The late 1970s and early 1980s looked like the 1930s. Different interest groups fought each other over how to restructure national and global economies. There were the nationalists and globalists, free marketers and managed capitalism supporters; there were leftists who wanted socialism and rightists who wanted less government. Compromise appeared impossible. When the dust settled, it was the political right, the free-market supporters, who had gathered political and popular support. It wasn’t an over-night victory, the right had been working on its agenda throughout the 1970s and even before, but its victory was decisive and shaped the economic and political landscape to the present day.

The crisis of the 1970s marked the end of the “Golden Age” and the rise of neoliberal capitalism. Neoliberals wanted an end to social welfare programs, deregulation, and the dismantling of labor unions. It blamed government regulation, taxation, and social programs for what it thought to be the economic and moral decay of society. It tapped into and fueled a backlash against the civil rights and women’s movements. It also drew on the power of patriotism, since many Americans thought that their country was in decline. The right promised to restore the country to its rightful place of global supremacy.

Shift to the Right, Ronald Reagan

Shift to the Right, Ronald Reagan

Even though many Americans supported the turn to the right, it was largely a movement of the powerful. Some of the very largest corporations organized a campaign to make sure that they settled the crisis in a way that favored them. First, they set up “think tanks” which outlined a conservative economic agenda.

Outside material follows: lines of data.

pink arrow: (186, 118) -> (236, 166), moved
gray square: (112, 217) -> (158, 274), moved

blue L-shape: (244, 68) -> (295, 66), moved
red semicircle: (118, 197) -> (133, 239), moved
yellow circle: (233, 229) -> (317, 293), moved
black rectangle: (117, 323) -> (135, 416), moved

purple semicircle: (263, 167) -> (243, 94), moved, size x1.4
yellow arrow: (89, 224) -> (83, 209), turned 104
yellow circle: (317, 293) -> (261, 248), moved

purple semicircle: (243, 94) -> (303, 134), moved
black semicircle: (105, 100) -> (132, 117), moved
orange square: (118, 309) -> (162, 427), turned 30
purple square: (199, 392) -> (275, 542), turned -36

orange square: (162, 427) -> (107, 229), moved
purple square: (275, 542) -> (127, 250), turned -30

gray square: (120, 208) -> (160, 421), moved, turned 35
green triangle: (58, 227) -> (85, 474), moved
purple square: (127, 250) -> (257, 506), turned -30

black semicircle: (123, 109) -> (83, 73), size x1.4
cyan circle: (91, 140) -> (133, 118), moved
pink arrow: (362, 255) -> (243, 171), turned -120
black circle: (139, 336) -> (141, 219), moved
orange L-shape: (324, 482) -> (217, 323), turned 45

Second, they stepped up their lobbying efforts of friendly government officials and put money into supportive business organizations, such as the U.S. Chamber of Commerce. Third, they financed conservative candidates for public office. These efforts in the 1970s played a big role in bringing about the “turn to the right.” The conservatives gradually displaced the managed, social democratic form of capitalism followed for over four decades in the U.S. with an agenda similar to the classical era. It would fall to Republican Ronald Reagan, elected president in a decisive showing in November 1980, to forge a new economic agenda in the U.S.

The crisis of the 1970s had ended with the emergence of a neoliberal version of capitalism. It was a well-planned change to a system that benefited specific groups of people. The golden era of post-war capitalism in the U.S. was a time when there was a balancing act among government, labor, the middle class, and business interests. Although not perfect, all groups generally profited from the cooperation. Yet, many business groups felt they were limited in their ability to make more profits. Big business interest group organized and funded an agenda to take the lead in shaping the future economic system. For them, their hard work and investments paid off.

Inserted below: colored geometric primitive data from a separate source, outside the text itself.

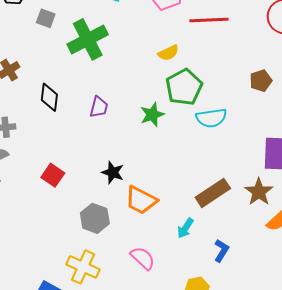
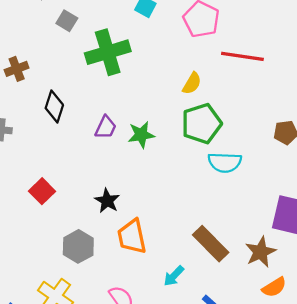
yellow semicircle: (168, 53) -> (192, 83), turned -45
green star: (152, 115) -> (141, 135), moved
brown rectangle: (213, 193) -> (211, 244), turned 68
orange trapezoid: (141, 200) -> (132, 237), turned 40

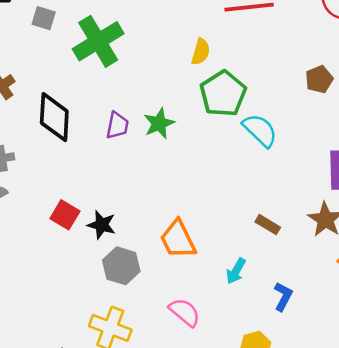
black diamond: (54, 107) -> (54, 117), size x1.4
cyan semicircle: (225, 162) -> (260, 130), turned -124
black star: (107, 201) -> (102, 225), moved
brown rectangle: (211, 244) -> (268, 225), size x0.6

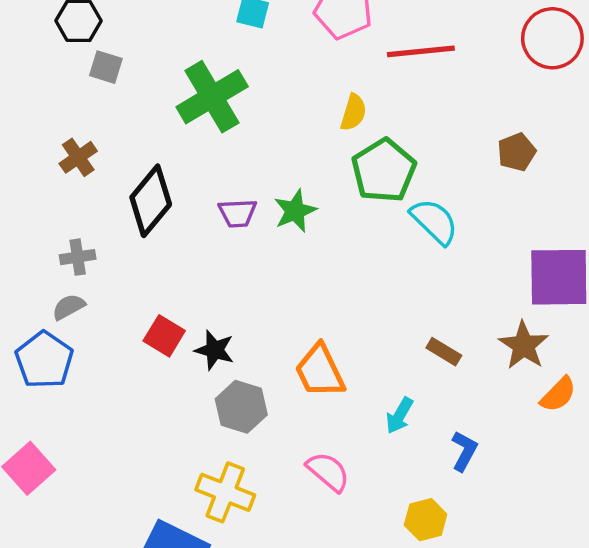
gray square: (44, 18) -> (106, 67), moved
black diamond: (54, 117) -> (151, 201), turned 36
purple trapezoid: (117, 125) -> (238, 213), turned 76

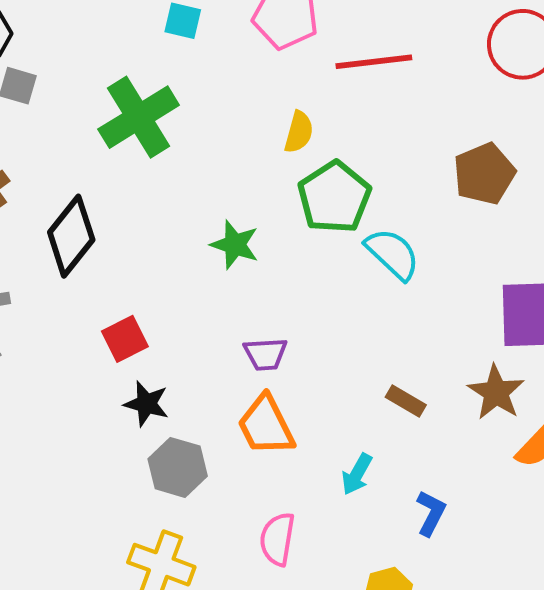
brown pentagon: (517, 152) -> (484, 174), size x1.4
green star: (295, 211) -> (235, 245), turned -30
purple trapezoid: (238, 213) -> (265, 354), moved
red square: (164, 336) -> (125, 339), moved, turned 33
pink semicircle: (328, 472) -> (277, 539), turned -120

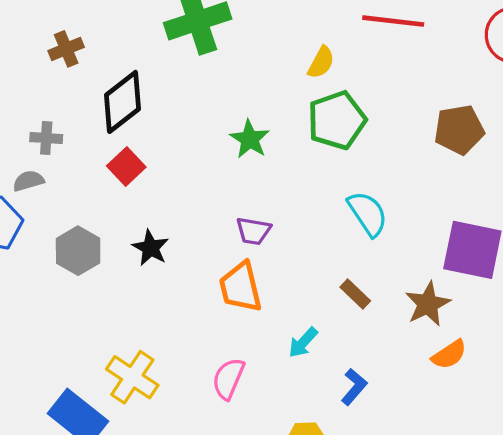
cyan semicircle: (393, 254) -> (368, 214), moved
red square: (125, 339) -> (126, 167), moved, turned -30
gray hexagon: (178, 467) -> (78, 251), moved

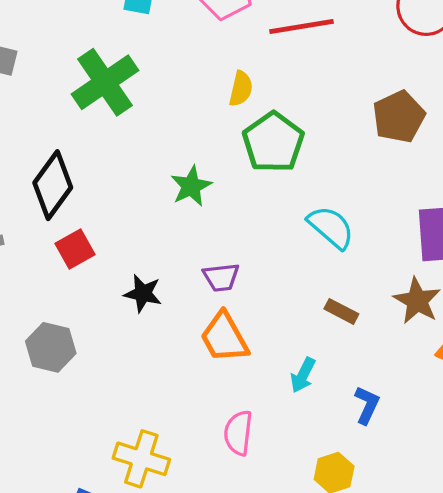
green star: (250, 139) -> (191, 186), turned 30
red square: (126, 167) -> (75, 249), turned 30
black star: (150, 248) -> (143, 293), moved

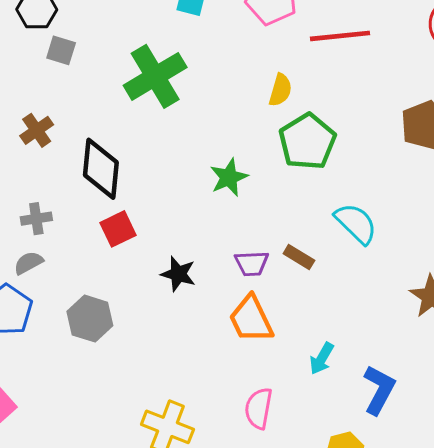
black diamond: (53, 185) -> (101, 169), turned -34
brown rectangle: (341, 311) -> (299, 257), moved
blue L-shape: (367, 405) -> (379, 390), size x1.4

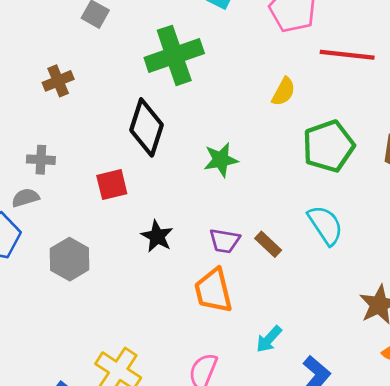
green pentagon: (307, 142) -> (328, 146), moved
black diamond: (101, 169) -> (146, 127), moved

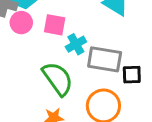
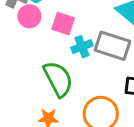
gray rectangle: (105, 59) -> (112, 46), moved

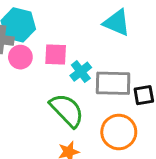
gray rectangle: (112, 46) -> (113, 83), moved

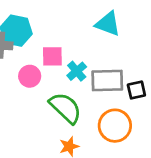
pink circle: (20, 57) -> (30, 76), moved

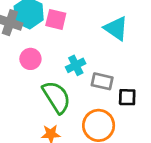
pink square: (52, 56) -> (56, 19), moved
gray rectangle: (107, 80) -> (102, 81), size x0.7

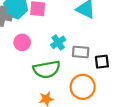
green semicircle: (57, 97) -> (47, 69), turned 120

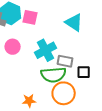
cyan cross: (58, 42) -> (45, 50), size x1.5
green semicircle: (47, 69) -> (53, 75), moved

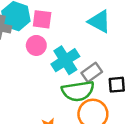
pink circle: (13, 47) -> (36, 45), moved
gray rectangle: (65, 61) -> (92, 72), turned -42

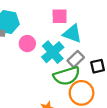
pink square: (42, 19) -> (60, 16), moved
cyan triangle: (99, 21) -> (72, 34), moved

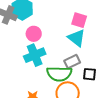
pink square: (60, 16) -> (79, 20), moved
cyan cross: (53, 52) -> (35, 55), moved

As the world’s leading economy, the U.S. had a more significant role in shaping the global economy than other countries. Three dimensions to the global economy took shape out of the disorder of the 1970s – neoliberalism, economic globalization, and financialization.

Today, Europe clings to the social democratic policies since the 1930s with a generous social safety net, but it also competes with countries practicing neoliberalism, such as the U.S., that has seen a fraying of the social safety net. State capitalism, a carryover from communist command economies, continues in China, Russia, Saudi Arabia, and elsewhere. Perhaps the Brexit vote will mean a move to more nationalistic, protectionist economies, reminiscent of the ISI economies in the 1950s and 1960s. Or perhaps the supporters of neoliberalism will once again assert that their principles govern the world economy.

questions-to-consider

  1. Why did different economic models exist during the post-war years?
  2. Why was there a return to the classical era of laissez-faire capitalism (neoliberalism) in the 1970s?